Who is a service provider?
A service provider is any person who provides services, goods or facilities to members of the public, whether or not for payment. A service provider is responsible for the acts of their employees and agents.
What are services, goods and facilities?
The meaning of the words “services, goods or facilities” are not defined by the Equality Act 2010 and are likely to be interpreted widely by the courts. They can include:
- Access to any place members of the public are permitted to enter (for example, pubs or restaurants).
- Accommodation in a hotel, boarding house or other similar establishment.
- Facilities for education (including privately run nursery schools or pre-schools).
- Facilities for entertainment, recreation or refreshment (for example, cinemas or theatres).
- The services of any profession or trade.
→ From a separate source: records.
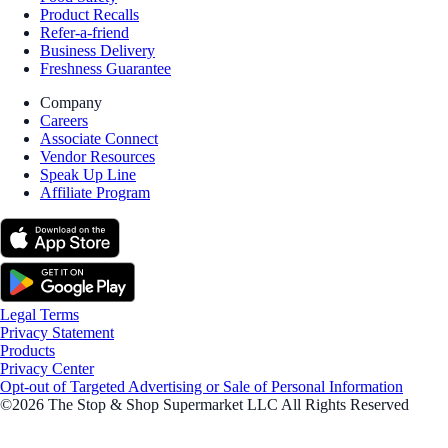
Product Recalls
Refer-a-friend
Business Delivery
Freshness Guarantee
Company
Careers
Associate Connect
Vendor Resources
Speak Up Line
Affiliate Program
Legal Terms
Privacy Statement
Products
Privacy Center
Opt-out of Targeted Advertising or Sale of Personal Information
©2026 The Stop & Shop Supermarket LLC All Rights Reserved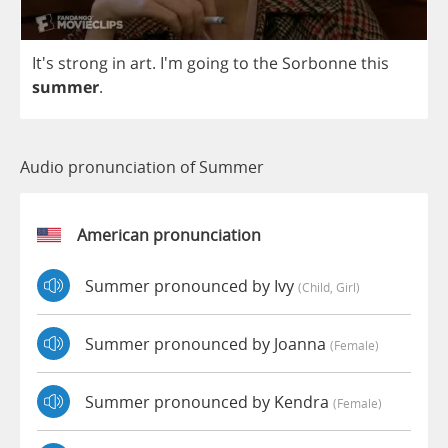
It's
strong
in
art
. I'm
going
to
the
Sorbonne
this
summer
.
Audio pronunciation of Summer
American pronunciation
Summer pronounced by Ivy
(child, Girl)
Summer pronounced by Joanna
(female)
Summer pronounced by Kendra
(female)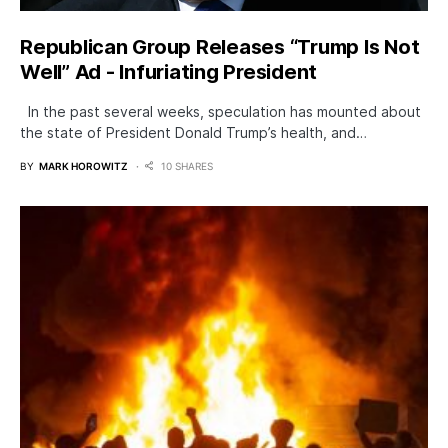
Republican Group Releases “Trump Is Not
Well” Ad - Infuriating President
In the past several weeks, speculation has mounted about
the state of President Donald Trump’s health, and…
BY
MARK HOROWITZ
10 SHARES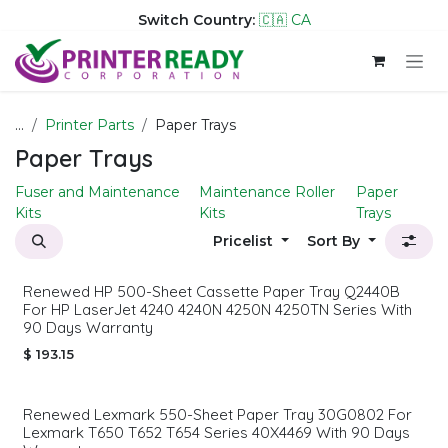
Switch Country:
🇨🇦 CA
Skip to Content
...
Printer Parts
Paper Trays
Paper Trays
Fuser and Maintenance
Maintenance Roller
Paper
Kits
Kits
Trays
Pricelist
Sort By
Renewed HP 500-Sheet Cassette Paper Tray Q2440B
For HP LaserJet 4240 4240N 4250N 4250TN Series With
90 Days Warranty
$
193.15
Renewed Lexmark 550-Sheet Paper Tray 30G0802 For
Lexmark T650 T652 T654 Series 40X4469 With 90 Days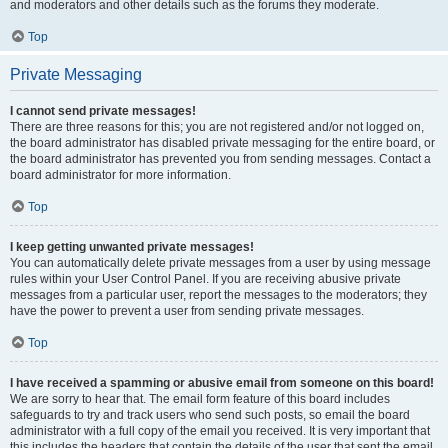
and moderators and other details such as the forums they moderate.
Top
Private Messaging
I cannot send private messages!
There are three reasons for this; you are not registered and/or not logged on,
the board administrator has disabled private messaging for the entire board, or
the board administrator has prevented you from sending messages. Contact a
board administrator for more information.
Top
I keep getting unwanted private messages!
You can automatically delete private messages from a user by using message
rules within your User Control Panel. If you are receiving abusive private
messages from a particular user, report the messages to the moderators; they
have the power to prevent a user from sending private messages.
Top
I have received a spamming or abusive email from someone on this board!
We are sorry to hear that. The email form feature of this board includes
safeguards to try and track users who send such posts, so email the board
administrator with a full copy of the email you received. It is very important that
this includes the headers that contain the details of the user that sent the email.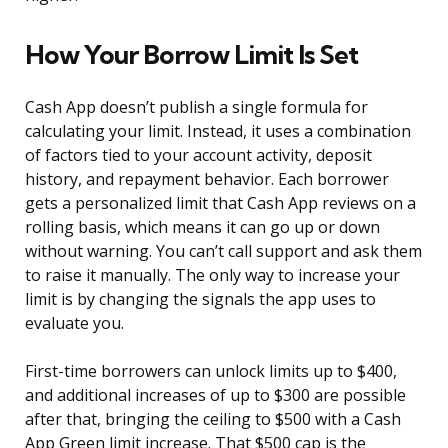
How Your Borrow Limit Is Set
Cash App doesn’t publish a single formula for
calculating your limit. Instead, it uses a combination
of factors tied to your account activity, deposit
history, and repayment behavior. Each borrower
gets a personalized limit that Cash App reviews on a
rolling basis, which means it can go up or down
without warning. You can’t call support and ask them
to raise it manually. The only way to increase your
limit is by changing the signals the app uses to
evaluate you.
First-time borrowers can unlock limits up to $400,
and additional increases of up to $300 are possible
after that, bringing the ceiling to $500 with a Cash
App Green limit increase. That $500 cap is the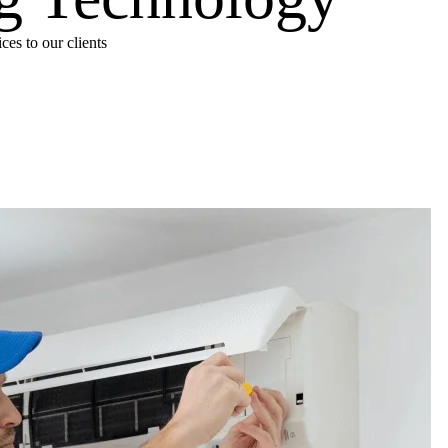
es to our clients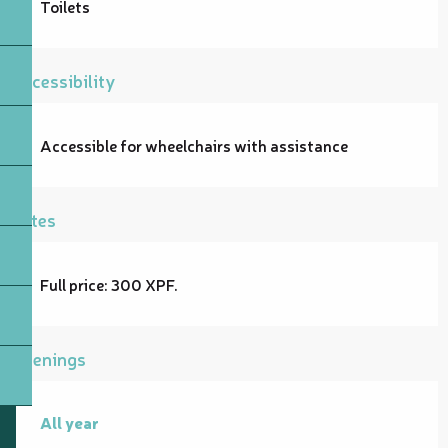
Toilets
Accessibility
Accessible for wheelchairs with assistance
Rates
Full price: 300 XPF.
Openings
All year
All year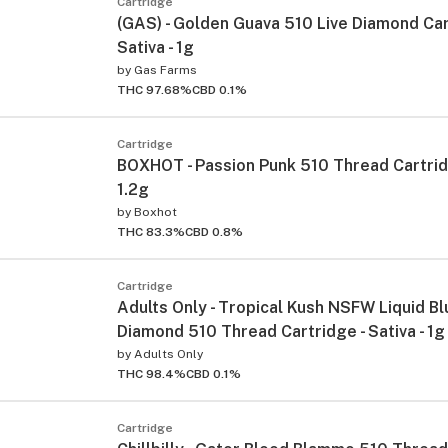
Cartridge
(GAS) - Golden Guava 510 Live Diamond Car
Sativa - 1g
by
Gas Farms
THC 97.68%
CBD 0.1%
Cartridge
BOXHOT - Passion Punk 510 Thread Cartridg
1.2g
by
Boxhot
THC 83.3%
CBD 0.8%
Cartridge
Adults Only - Tropical Kush NSFW Liquid Bl
Diamond 510 Thread Cartridge - Sativa - 1g
by
Adults Only
THC 98.4%
CBD 0.1%
Cartridge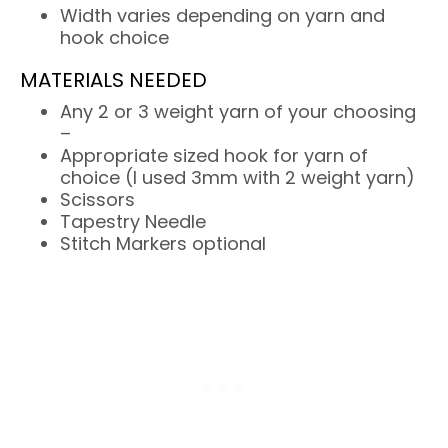
Width varies depending on yarn and
hook choice
MATERIALS NEEDED
Any 2 or 3 weight yarn of your choosing
–
Appropriate sized hook for yarn of
choice (I used 3mm with 2 weight yarn)
Scissors
Tapestry Needle
Stitch Markers optional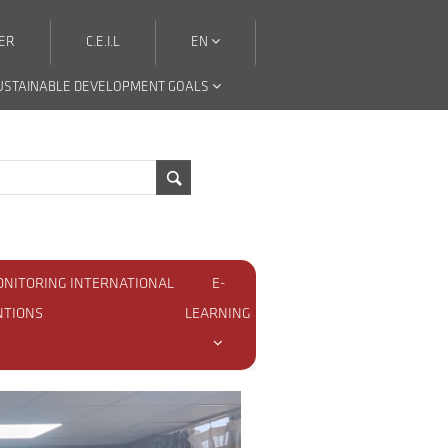
ER
C.E.I.L
EN
USTAINABLE DEVELOPMENT GOALS
ONITORING INTERNATIONAL
E-
NTIONS
LEARNING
What are the protected characteristics?
- Members of the public who access your goods, services or facilities are protected on the basis of certain characteristics. They are protected both when requesting a service, good or facility and during the course of being provided with it. The protected characteristics are currently:
- gender reassignment;
- sexual orientation;
- pregnancy and maternity; and
- religion or belief.
- The anti-discrimination rules vary according to the protected characteristic.
- Age is also a protected characteristic. The ban on age discrimination in the provision of goods and services will come into force on 1 October 2012. However, there are a number of key exceptions to this new rule where it will remain lawful to treat people differently on the basis of age.
What is prohibited?
- Direct discrimination. You must not treat a person worse than someone else on the basis of a protected characteristic. For example, a nightclub charges a higher price of entry to a man where the service provided to a woman is otherwise exactly the same.
- Indirect discrimination. You must not apply a policy or procedure to everyone which would particularly disadvantage a group of people with a protected characteristic. For example, a shop decides to apply a “no hats or headwear” rule to customers. If this rule is applied in exactly the same way to every customer, Sikhs, Jews and Rastafarians who may cover their heads as part of their religion will not be able to use the shop. Unless the shop can objectively justify using the rule, this will be indirect discrimination.
- Harassment. You must not harass a member of the public. Harassment is any unwanted conduct relating to a protected characteristic or of a sexual nature that has the purpose or effect of violating a member of the public’s dignity or creates a hostile, degrading, humiliating or offensive environment for that individual.
- Victimisation. You must not treat someone badly or victimise them because they have:
- complained about discrimination;
- helped someone else complain; or
- done anything to uphold their own or someone else’s rights under discrimination law.
- Discrimination arising from disability. You must not treat a disabled person unfavourably because of something arising from or in consequence of their disability, where you cannot show that what you were doing is objectively justified.
- Failure to make reasonable adjustments. You have a duty to make reasonable adjustments for all disabled people, whether you have disabled customers or not. You should review how accessible your services are to disabled people, rather than waiting for a disabled person to encounter a problem. Examples of steps it may be reasonable to take include:
- a solicitors’ firm lending a tape recorder to a disabled client who cannot communicate in writing or travel to the firm’s office, so they can dictate their instructions and witness statement; or
- a utility company providing a quarterly bill in alternative formats (such as Braille or large print).
Fines for breaching discrimination law
Many claims are limited to claims for injury to feelings as no other financial losses have been caused by the discriminatory acts complained of. Under the old legislation, levels of damages were divided into three brackets, and ranged from £750 to £30,000. These are likely to still be relevant under the Equality Act 2010.